- [DIRECTIONS FOR THIS TASK]
The required output is the exact run of lines in the listing below from the line holding "Bijoux Market : des bijoux dans la tendance" through the line holding "sociedad civil", with no pictures.

- [PROVIDED MATERIAL]
☆ ☆ ☆ ☆ ☆ ☆ ☆

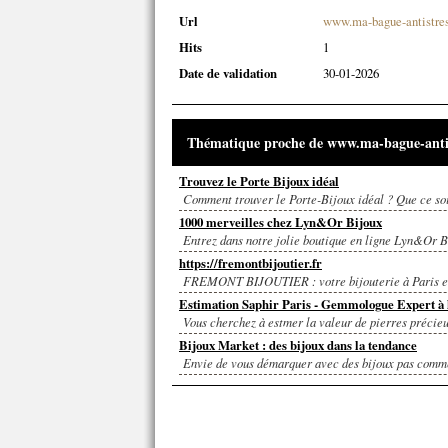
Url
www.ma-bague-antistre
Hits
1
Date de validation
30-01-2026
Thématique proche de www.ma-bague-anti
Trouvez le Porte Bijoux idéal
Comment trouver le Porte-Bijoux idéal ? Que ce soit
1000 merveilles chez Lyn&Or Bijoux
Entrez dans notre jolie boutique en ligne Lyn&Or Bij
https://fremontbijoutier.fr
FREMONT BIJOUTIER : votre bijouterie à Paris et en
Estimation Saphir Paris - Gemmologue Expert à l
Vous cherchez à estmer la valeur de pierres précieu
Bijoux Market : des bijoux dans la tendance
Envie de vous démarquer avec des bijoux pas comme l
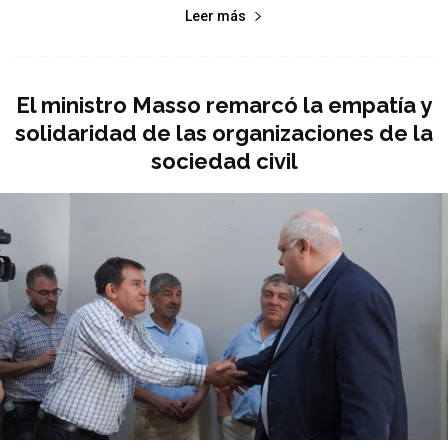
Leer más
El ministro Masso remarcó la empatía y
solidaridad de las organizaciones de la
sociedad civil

☆ ☆ ☆ ☆ ☆ ☆ ☆

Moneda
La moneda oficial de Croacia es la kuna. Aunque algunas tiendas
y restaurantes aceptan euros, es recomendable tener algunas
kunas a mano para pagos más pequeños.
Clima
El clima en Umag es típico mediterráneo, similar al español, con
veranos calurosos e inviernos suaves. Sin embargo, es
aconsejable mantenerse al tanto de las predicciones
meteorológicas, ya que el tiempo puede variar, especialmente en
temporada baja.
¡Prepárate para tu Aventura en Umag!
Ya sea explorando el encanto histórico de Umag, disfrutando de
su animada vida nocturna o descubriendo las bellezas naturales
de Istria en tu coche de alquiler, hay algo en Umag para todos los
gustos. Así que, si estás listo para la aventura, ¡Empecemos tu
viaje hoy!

☆ ☆ ☆ ☆ ☆ ☆ ☆

- [TASK OUTPUT]
Bijoux Market : des bijoux dans la tendance
Envie de vous démarquer avec des bijoux pas comme l
Leer más
El ministro Masso remarcó la empatía y
solidaridad de las organizaciones de la
sociedad civil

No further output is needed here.